> **Exercise aim**:
Your task is to copy the records that follow exactly, minus any images.

Start of Entries supplied

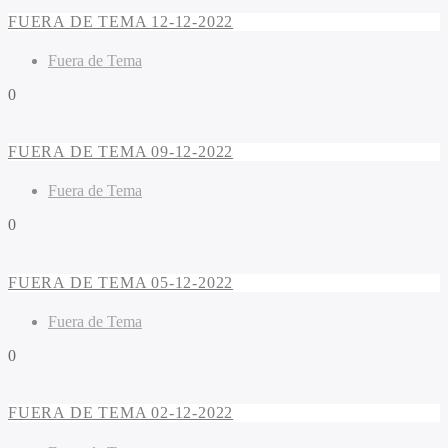
FUERA DE TEMA 12-12-2022
Fuera de Tema
0
FUERA DE TEMA 09-12-2022
Fuera de Tema
0
FUERA DE TEMA 05-12-2022
Fuera de Tema
0
FUERA DE TEMA 02-12-2022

End of Entries supplied

> **Exercise solution**:
FUERA DE TEMA 12-12-2022
Fuera de Tema
0
FUERA DE TEMA 09-12-2022
Fuera de Tema
0
FUERA DE TEMA 05-12-2022
Fuera de Tema
0
FUERA DE TEMA 02-12-2022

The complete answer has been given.